The story on how Taruvinga ended up turning ordinary fabric into elegant outfits for “moms” is one that lights up her face and brings spark in her eyes.
“As a kid I used to dance. I used to do ballroom and Latin dance and I would join dance competitions,” she told The Standard Style.
“When I was 17 years old, I had to compete with the ladies that were 25 years old who had money and could afford all the pretty dresses needed for dancing when the best my parents could afford was to get me the shoes that I needed and provide me with money to go and rehearse.
“I realised all these girls looked so pretty and I couldn’t afford to buy the expensive designer dresses for me to compete, so I went into a fabric store, picked up fabrics, went home with a scissors, needle and thread and I made my own dance outfits.”
In a bubbly red and white stripped dress that she made, Taruvinga forgets her expresso (in a red mug like the waiter wanted to match it with her outfit) as she shares the crux of her business.
“My business is about making women look beautiful. I am a mother of three and sometimes it’s hard to find outfits that are simple enough to go out to work and pick up the kids in and still look cute.

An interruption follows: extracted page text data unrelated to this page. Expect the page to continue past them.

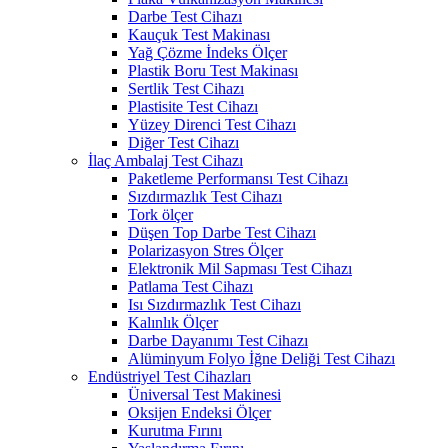
Darbe Test Cihazı
Kauçuk Test Makinası
Yağ Çözme İndeks Ölçer
Plastik Boru Test Makinası
Sertlik Test Cihazı
Plastisite Test Cihazı
Yüzey Direnci Test Cihazı
Diğer Test Cihazı
İlaç Ambalaj Test Cihazı
Paketleme Performansı Test Cihazı
Sızdırmazlık Test Cihazı
Tork ölçer
Düşen Top Darbe Test Cihazı
Polarizasyon Stres Ölçer
Elektronik Mil Sapması Test Cihazı
Patlama Test Cihazı
Isı Sızdırmazlık Test Cihazı
Kalınlık Ölçer
Darbe Dayanımı Test Cihazı
Alüminyum Folyo İğne Deliği Test Cihazı
Endüstriyel Test Cihazları
Üniversal Test Makinesi
Oksijen Endeksi Ölçer
Kurutma Fırını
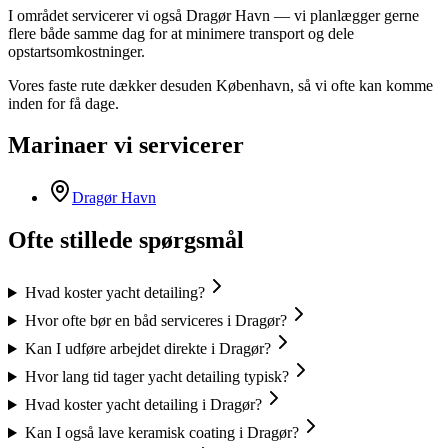
I området servicerer vi også Dragør Havn — vi planlægger gerne
flere både samme dag for at minimere transport og dele
opstartsomkostninger.
Vores faste rute dækker desuden København, så vi ofte kan komme
inden for få dage.
Marinaer vi servicerer
Dragør Havn
Ofte stillede spørgsmål
Hvad koster yacht detailing?
Hvor ofte bør en båd serviceres i Dragør?
Kan I udføre arbejdet direkte i Dragør?
Hvor lang tid tager yacht detailing typisk?
Hvad koster yacht detailing i Dragør?
Kan I også lave keramisk coating i Dragør?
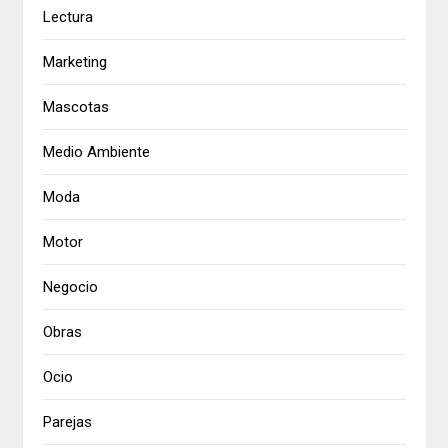
Lectura
Marketing
Mascotas
Medio Ambiente
Moda
Motor
Negocio
Obras
Ocio
Parejas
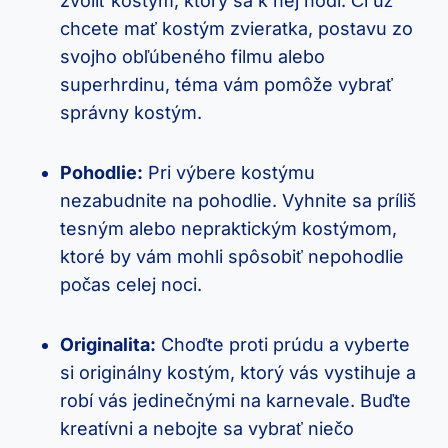
zvoliť kostým, ktorý sa k nej hodí. Či už
chcete mať kostým zvieratka, postavu zo
svojho obľúbeného filmu alebo
superhrdinu, téma vám pomôže vybrať
správny kostým.
Pohodlie:
Pri výbere kostýmu
nezabudnite na pohodlie. Vyhnite sa príliš
tesným alebo nepraktickým kostýmom,
ktoré by vám mohli spôsobiť nepohodlie
počas celej noci.
Originalita:
Choďte proti prúdu a vyberte
si originálny kostým, ktorý vás vystihuje a
robí vás jedinečnými na karnevale. Buďte
kreatívni a nebojte sa vybrať niečo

I am about making particularly moms and women feel good,” she said.
Having received no formal training in dress-making, she left what could have been a dream career for many to discover a talent nobody in her family ever encouraged her to pursue.
“I went to school and you know us as Africans, our parents expect you to be a doctor, lawyer or engineer, so I went to school and I trained to be a pilot. So that’s what I did,” she said.

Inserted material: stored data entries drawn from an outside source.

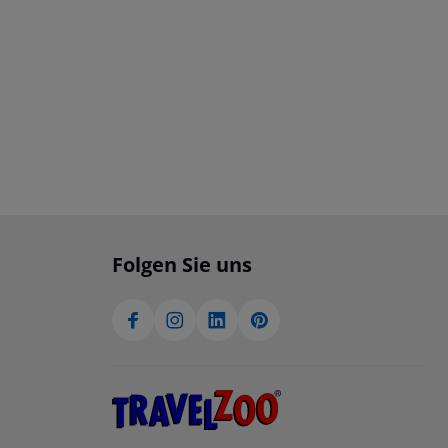
Folgen Sie uns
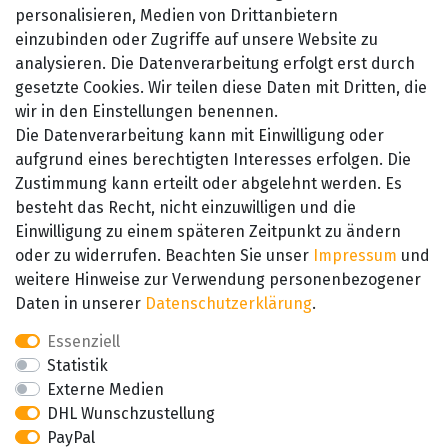
Widerrufsrecht
personalisieren, Medien von Drittanbietern
einzubinden oder Zugriffe auf unsere Website zu
Kontakt
analysieren. Die Datenverarbeitung erfolgt erst durch
gesetzte Cookies. Wir teilen diese Daten mit Dritten, die
wir in den Einstellungen benennen.
Die Datenverarbeitung kann mit Einwilligung oder
aufgrund eines berechtigten Interesses erfolgen. Die
Zustimmung kann erteilt oder abgelehnt werden. Es
besteht das Recht, nicht einzuwilligen und die
SEHR GUT
Einwilligung zu einem späteren Zeitpunkt zu ändern
4.89 / 5
oder zu widerrufen. Beachten Sie unser
Impressum
und
aus 657 Bewertungen
bei: amazon.de,
weitere Hinweise zur Verwendung personenbezogener
amazon.fr, amazon.it
Daten in unserer
Daten­schutz­erklärung
.
Essenziell
Statistik
Externe Medien
DHL Wunschzustellung
PayPal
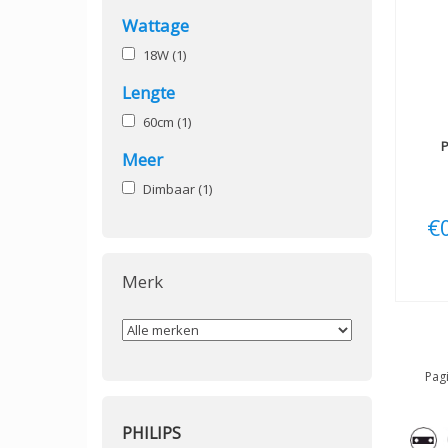
Wattage
18W
(1)
Lengte
60cm
(1)
P
Meer
Dimbaar
(1)
€
Merk
Pagi
PHILIPS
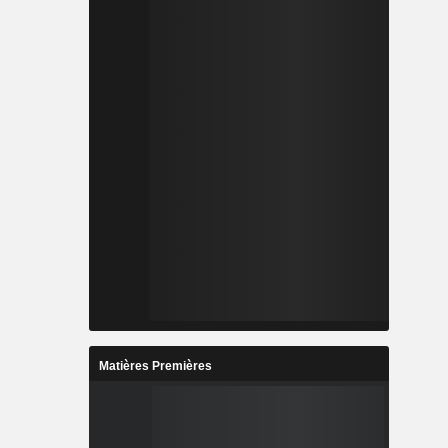
Matières Premières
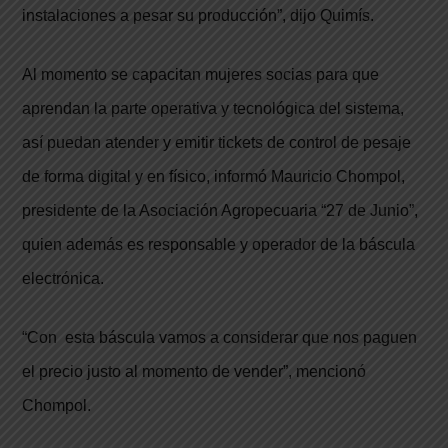
instalaciones a pesar su producción”, dijo Quimís.
Al momento se capacitan mujeres socias para que
aprendan la parte operativa y tecnológica del sistema,
así puedan atender y emitir tickets de control de pesaje
de forma digital y en físico, informó Mauricio Chompol,
presidente de la Asociación Agropecuaria “27 de Junio”,
quien además es responsable y operador de la báscula
electrónica.
“Con esta báscula vamos a considerar que nos paguen
el precio justo al momento de vender”, mencionó
Chompol.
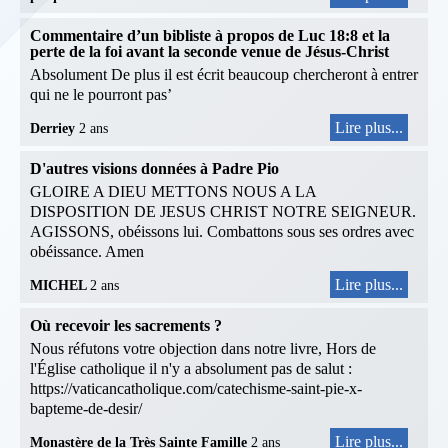
Commentaire d’un bibliste à propos de Luc 18:8 et la
perte de la foi avant la seconde venue de Jésus-Christ
Absolument De plus il est écrit beaucoup chercheront à entrer
qui ne le pourront pas’
Lire plus...
Derriey
2 ans
D'autres visions données à Padre Pio
GLOIRE A DIEU METTONS NOUS A LA
DISPOSITION DE JESUS CHRIST NOTRE SEIGNEUR.
AGISSONS, obéissons lui. Combattons sous ses ordres avec
obéissance. Amen
Lire plus...
MICHEL
2 ans
Où recevoir les sacrements ?
Nous réfutons votre objection dans notre livre, Hors de
l'Église catholique il n'y a absolument pas de salut :
https://vaticancatholique.com/catechisme-saint-pie-x-
bapteme-de-desir/
Lire plus...
Monastère de la Très Sainte Famille
2 ans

With her small frame, one would never imagine that Taruvinga could fly an airbus — not that size matters, but it just crossed my mind as I spoke to her.
Instead of potentially earning several thousands a month in salaries, flying across the world in those show-off kind of pilot uniforms, with the air of sophistication as they leave the plane, Taruvinga is comfortable with her needle.
She has, however, not completely dumped a career in flying. But being passionate about her family, Taruvinga said she would rather be with her family and pursue her clothing line, although she remains hopeful that one day the skies will call her name.
“I am hopeful, but I am not so sure … as a mother, I love being able to control my time and do stuff with my kids. I think a full-time flying job wouldn’t allow me to play my role as a mother the way that I want. I have seen kids who have grown up with absent mothers and those who grow with their mother and I know the difference,” she said.
The dress-making business has not been without its challenges as lack of top quality fabric locally and challenges in accessing foreign currency have also hit Taruvinga.
So far, her business has been limited to close friends, social media clients and referrals.
“You have someone walking to you and saying ‘hey I love your outfit, where did you get it?’ Then you tell them that you made it yourself and they tell you that they want it as well. That’s just a validation when other people who don’t even know you say that,” she said.
When asked if marriage was the reason she dumped her flying job, she said far from it.
“I disagree with that. I don’t think that applies in this modern society; maybe some may feel they are under pressure to do that, but for me, I feel it’s mostly a choice because if I wanted I could go and knock on the doors looking for a job. However, for me, it’s doing what I feel my heart desires,” she said.
Taruvinga wants to drive her business up and make Calanga a label to reckon with in the fashion industry. She dreams of dressing the top executives and even the country’s first lady with her signature outfits.
As we concluded the interview, Taruvinga — who pushes her clothing line on social media by the name calanga742 — suddenly remembered she was drinking something and offered me coffee. However, I told her that I preferred a glass of whisky.
“I am sorry they don’t serve whisky here. maybe during our next interview we will go where whisky is served, she said.